[Instructions for the task]: Could you output the listing that follows exactly, without its images?

[Records supplied]:

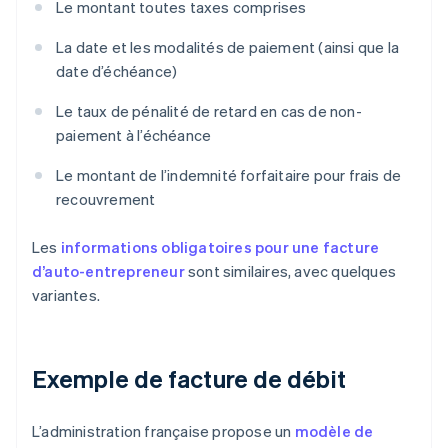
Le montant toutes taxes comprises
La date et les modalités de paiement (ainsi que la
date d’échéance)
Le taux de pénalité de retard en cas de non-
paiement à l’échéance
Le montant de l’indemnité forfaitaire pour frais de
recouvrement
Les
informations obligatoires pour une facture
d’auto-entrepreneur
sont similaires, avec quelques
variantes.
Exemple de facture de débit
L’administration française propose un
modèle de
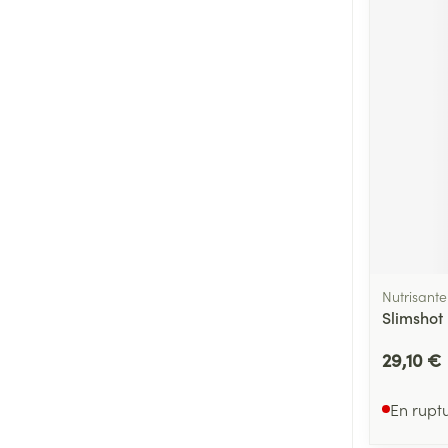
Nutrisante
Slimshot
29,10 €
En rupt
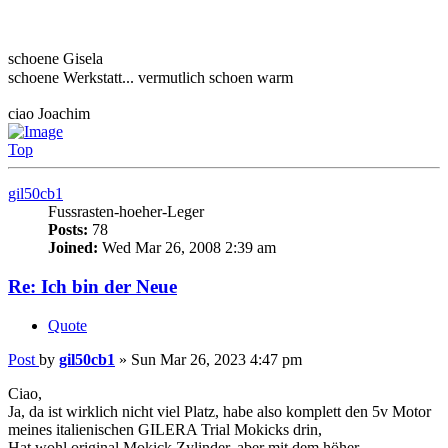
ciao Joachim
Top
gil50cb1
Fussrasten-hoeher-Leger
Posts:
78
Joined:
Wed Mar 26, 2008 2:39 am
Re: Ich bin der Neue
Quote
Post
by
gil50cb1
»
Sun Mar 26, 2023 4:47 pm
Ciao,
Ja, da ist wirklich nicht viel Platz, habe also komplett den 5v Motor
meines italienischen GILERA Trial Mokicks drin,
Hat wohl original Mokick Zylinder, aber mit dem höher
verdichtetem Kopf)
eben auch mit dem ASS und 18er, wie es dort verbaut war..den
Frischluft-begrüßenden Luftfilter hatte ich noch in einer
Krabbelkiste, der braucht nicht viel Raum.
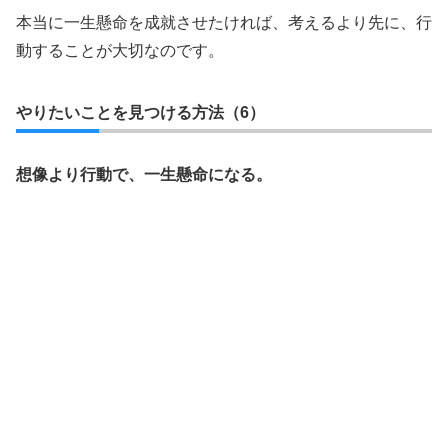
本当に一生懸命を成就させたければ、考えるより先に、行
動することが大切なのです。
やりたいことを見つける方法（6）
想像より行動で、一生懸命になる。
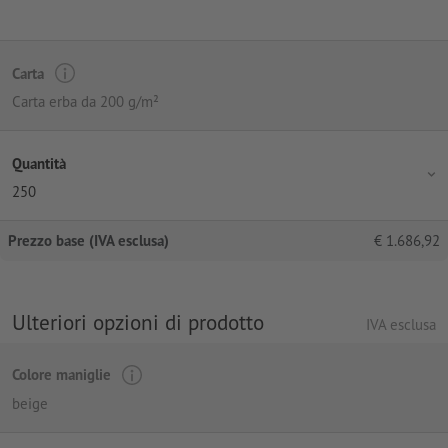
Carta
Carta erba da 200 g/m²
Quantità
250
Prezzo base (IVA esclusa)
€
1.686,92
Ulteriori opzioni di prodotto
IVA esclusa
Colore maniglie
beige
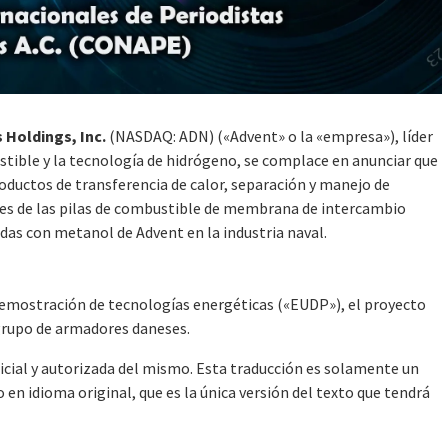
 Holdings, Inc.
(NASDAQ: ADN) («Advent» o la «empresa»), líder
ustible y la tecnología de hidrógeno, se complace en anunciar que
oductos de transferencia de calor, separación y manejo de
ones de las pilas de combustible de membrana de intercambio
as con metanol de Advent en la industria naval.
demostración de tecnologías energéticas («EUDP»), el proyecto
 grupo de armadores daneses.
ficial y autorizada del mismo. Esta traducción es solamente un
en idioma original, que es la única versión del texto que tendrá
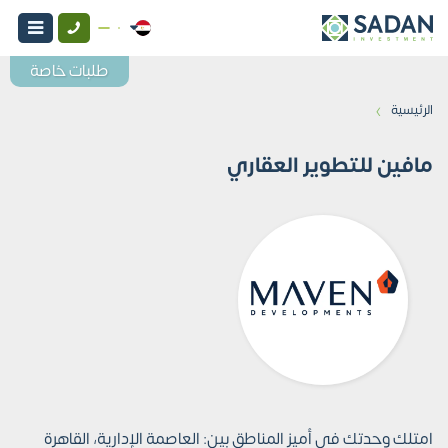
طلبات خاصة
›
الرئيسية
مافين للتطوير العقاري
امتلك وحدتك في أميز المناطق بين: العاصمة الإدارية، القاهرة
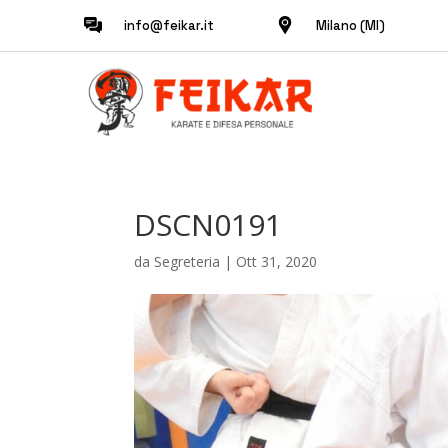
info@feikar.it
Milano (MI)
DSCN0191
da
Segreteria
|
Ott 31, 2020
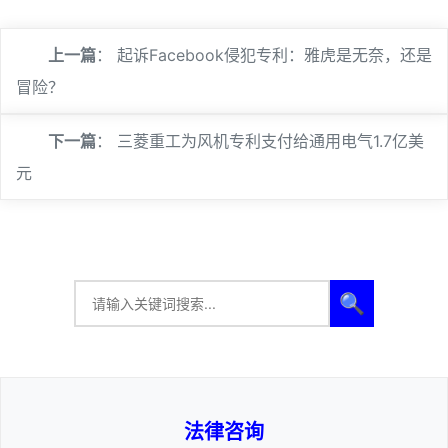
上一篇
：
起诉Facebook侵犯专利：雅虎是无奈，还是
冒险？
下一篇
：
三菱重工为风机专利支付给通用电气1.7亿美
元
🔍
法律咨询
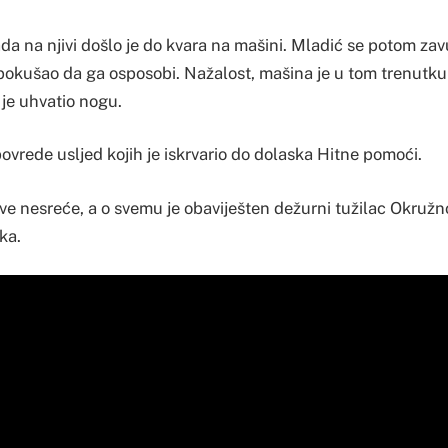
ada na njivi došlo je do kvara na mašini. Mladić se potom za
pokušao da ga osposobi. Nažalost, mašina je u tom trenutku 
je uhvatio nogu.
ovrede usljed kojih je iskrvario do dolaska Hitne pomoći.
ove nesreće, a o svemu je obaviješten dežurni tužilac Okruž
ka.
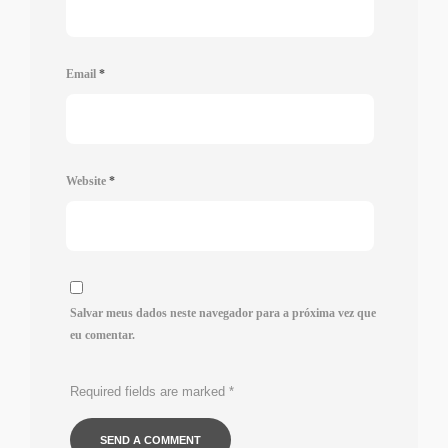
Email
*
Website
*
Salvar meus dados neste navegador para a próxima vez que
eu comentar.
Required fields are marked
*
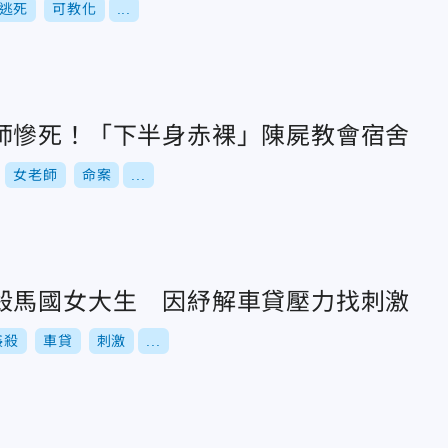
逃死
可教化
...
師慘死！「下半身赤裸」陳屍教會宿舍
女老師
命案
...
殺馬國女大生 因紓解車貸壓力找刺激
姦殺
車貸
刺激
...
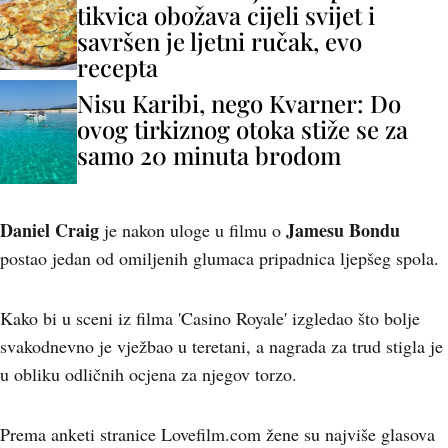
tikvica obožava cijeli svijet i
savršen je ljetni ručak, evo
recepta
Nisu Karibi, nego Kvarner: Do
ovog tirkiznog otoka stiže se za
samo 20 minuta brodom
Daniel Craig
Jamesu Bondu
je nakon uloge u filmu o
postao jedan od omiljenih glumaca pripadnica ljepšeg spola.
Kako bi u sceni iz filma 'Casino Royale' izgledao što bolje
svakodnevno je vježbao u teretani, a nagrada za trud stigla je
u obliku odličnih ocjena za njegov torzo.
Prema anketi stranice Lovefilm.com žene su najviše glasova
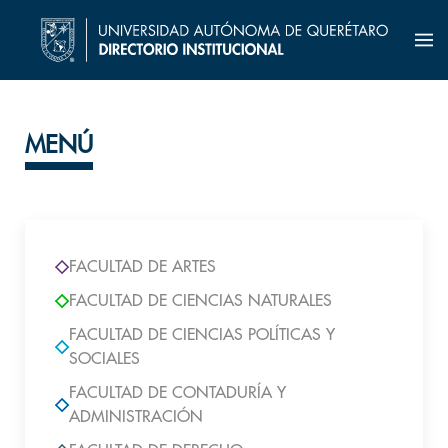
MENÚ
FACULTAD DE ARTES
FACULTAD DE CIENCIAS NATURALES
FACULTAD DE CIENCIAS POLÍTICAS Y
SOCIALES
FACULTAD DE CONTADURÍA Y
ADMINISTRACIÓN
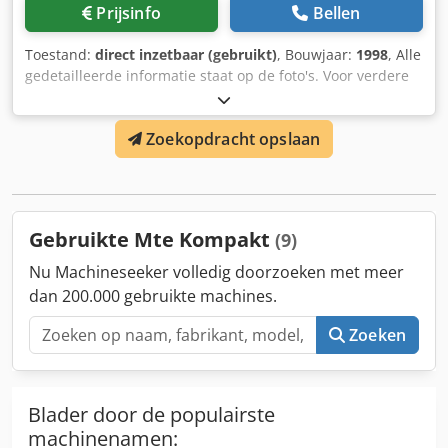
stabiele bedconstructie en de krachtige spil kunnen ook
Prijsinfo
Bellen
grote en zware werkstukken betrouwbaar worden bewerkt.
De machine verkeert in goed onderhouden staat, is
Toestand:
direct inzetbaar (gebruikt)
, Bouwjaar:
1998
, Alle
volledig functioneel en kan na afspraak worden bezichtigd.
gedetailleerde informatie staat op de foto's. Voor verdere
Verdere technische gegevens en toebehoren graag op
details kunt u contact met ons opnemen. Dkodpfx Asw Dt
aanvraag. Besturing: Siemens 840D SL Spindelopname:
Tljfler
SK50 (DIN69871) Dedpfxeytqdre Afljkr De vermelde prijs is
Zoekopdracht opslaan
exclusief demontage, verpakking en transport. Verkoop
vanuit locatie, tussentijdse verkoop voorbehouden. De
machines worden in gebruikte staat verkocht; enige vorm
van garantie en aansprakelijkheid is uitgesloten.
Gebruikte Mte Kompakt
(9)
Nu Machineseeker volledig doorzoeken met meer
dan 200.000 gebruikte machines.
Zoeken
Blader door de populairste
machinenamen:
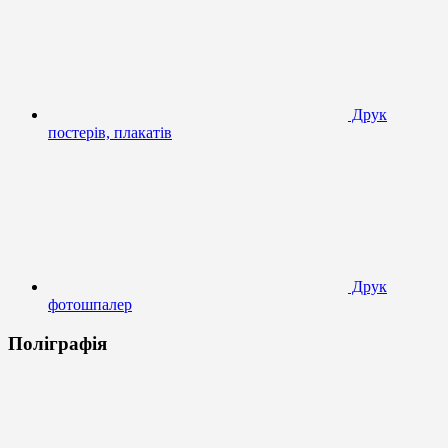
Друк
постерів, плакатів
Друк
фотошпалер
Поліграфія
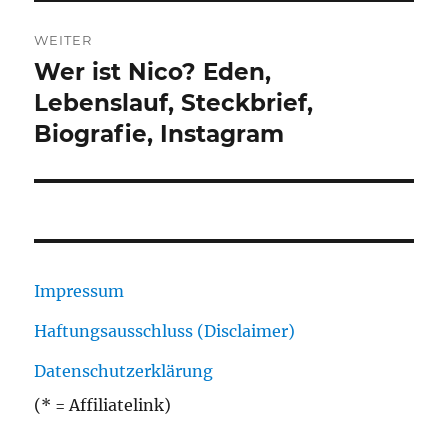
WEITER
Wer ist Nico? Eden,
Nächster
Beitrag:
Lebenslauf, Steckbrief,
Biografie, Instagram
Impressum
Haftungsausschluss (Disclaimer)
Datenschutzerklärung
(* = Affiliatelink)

[Exercise response]:
Le montant toutes taxes comprises
La date et les modalités de paiement (ainsi que la
date d’échéance)
Le taux de pénalité de retard en cas de non-
paiement à l’échéance
Le montant de l’indemnité forfaitaire pour frais de
recouvrement
Les
informations obligatoires pour une facture
d’auto-entrepreneur
sont similaires, avec quelques
variantes.
Exemple de facture de débit
L’administration française propose un
modèle de
Nutrisante
Slimshot
29,10 €
En rupt
ciao Joachim
Top
gil50cb1
Fussrasten-hoeher-Leger
Posts:
78
Joined:
Wed Mar 26, 2008 2:39 am
Re: Ich bin der Neue
Quote
Post
by
gil50cb1
»
Sun Mar 26, 2023 4:47 pm
Ciao,
Ja, da ist wirklich nicht viel Platz, habe also komplett den 5v Motor
meines italienischen GILERA Trial Mokicks drin,
Hat wohl original Mokick Zylinder, aber mit dem höher
verdichtetem Kopf)
eben auch mit dem ASS und 18er, wie es dort verbaut war..den
Frischluft-begrüßenden Luftfilter hatte ich noch in einer
Krabbelkiste, der braucht nicht viel Raum.
本当に一生懸命を成就させたければ、考えるより先に、行
動することが大切なのです。
やりたいことを見つける方法（6）
想像より行動で、一生懸命になる。
Carta
Carta erba da 200 g/m²
Quantità
250
Prezzo base (IVA esclusa)
€
1.686,92
Ulteriori opzioni di prodotto
IVA esclusa
Colore maniglie
beige
 Holdings, Inc.
(NASDAQ: ADN) («Advent» o la «empresa»), líder
ustible y la tecnología de hidrógeno, se complace en anunciar que
oductos de transferencia de calor, separación y manejo de
ones de las pilas de combustible de membrana de intercambio
as con metanol de Advent en la industria naval.
demostración de tecnologías energéticas («EUDP»), el proyecto
 grupo de armadores daneses.
ficial y autorizada del mismo. Esta traducción es solamente un
en idioma original, que es la única versión del texto que tendrá
طلبات خاصة
›
الرئيسية
مافين للتطوير العقاري
امتلك وحدتك في أميز المناطق بين: العاصمة الإدارية، القاهرة
info@feikar.it
Milano (MI)
DSCN0191
da
Segreteria
|
Ott 31, 2020
上一篇
：
起诉Facebook侵犯专利：雅虎是无奈，还是
冒险？
下一篇
：
三菱重工为风机专利支付给通用电气1.7亿美
元
🔍
法律咨询
ada na njivi došlo je do kvara na mašini. Mladić se potom za
pokušao da ga osposobi. Nažalost, mašina je u tom trenutku 
je uhvatio nogu.
ovrede usljed kojih je iskrvario do dolaska Hitne pomoći.
ove nesreće, a o svemu je obaviješten dežurni tužilac Okruž
ka.
Email
*
Website
*
Salvar meus dados neste navegador para a próxima vez que
eu comentar.
Required fields are marked
*
逃死
可教化
...
師慘死！「下半身赤裸」陳屍教會宿舍
女老師
命案
...
殺馬國女大生 因紓解車貸壓力找刺激
姦殺
車貸
刺激
...
tikvica obožava cijeli svijet i
savršen je ljetni ručak, evo
recepta
Nisu Karibi, nego Kvarner: Do
ovog tirkiznog otoka stiže se za
samo 20 minuta brodom
Daniel Craig
Jamesu Bondu
je nakon uloge u filmu o
postao jedan od omiljenih glumaca pripadnica ljepšeg spola.
Kako bi u sceni iz filma 'Casino Royale' izgledao što bolje
svakodnevno je vježbao u teretani, a nagrada za trud stigla je
u obliku odličnih ocjena za njegov torzo.
Prema anketi stranice Lovefilm.com žene su najviše glasova
MENÚ
FACULTAD DE ARTES
FACULTAD DE CIENCIAS NATURALES
FACULTAD DE CIENCIAS POLÍTICAS Y
SOCIALES
FACULTAD DE CONTADURÍA Y
ADMINISTRACIÓN
stabiele bedconstructie en de krachtige spil kunnen ook
Prijsinfo
Bellen
grote en zware werkstukken betrouwbaar worden bewerkt.
De machine verkeert in goed onderhouden staat, is
Toestand:
direct inzetbaar (gebruikt)
, Bouwjaar:
1998
, Alle
volledig functioneel en kan na afspraak worden bezichtigd.
gedetailleerde informatie staat op de foto's. Voor verdere
Verdere technische gegevens en toebehoren graag op
details kunt u contact met ons opnemen. Dkodpfx Asw Dt
aanvraag. Besturing: Siemens 840D SL Spindelopname:
Tljfler
SK50 (DIN69871) Dedpfxeytqdre Afljkr De vermelde prijs is
Zoekopdracht opslaan
exclusief demontage, verpakking en transport. Verkoop
vanuit locatie, tussentijdse verkoop voorbehouden. De
machines worden in gebruikte staat verkocht; enige vorm
van garantie en aansprakelijkheid is uitgesloten.
Gebruikte Mte Kompakt
(9)
Nu Machineseeker volledig doorzoeken met meer
dan 200.000 gebruikte machines.
Zoeken
Blader door de populairste
machinenamen:
Друк
постерів, плакатів
Друк
фотошпалер
Поліграфія
WEITER
Wer ist Nico? Eden,
Nächster
Beitrag:
Lebenslauf, Steckbrief,
Biografie, Instagram
Impressum
Haftungsausschluss (Disclaimer)
Datenschutzerklärung
(* = Affiliatelink)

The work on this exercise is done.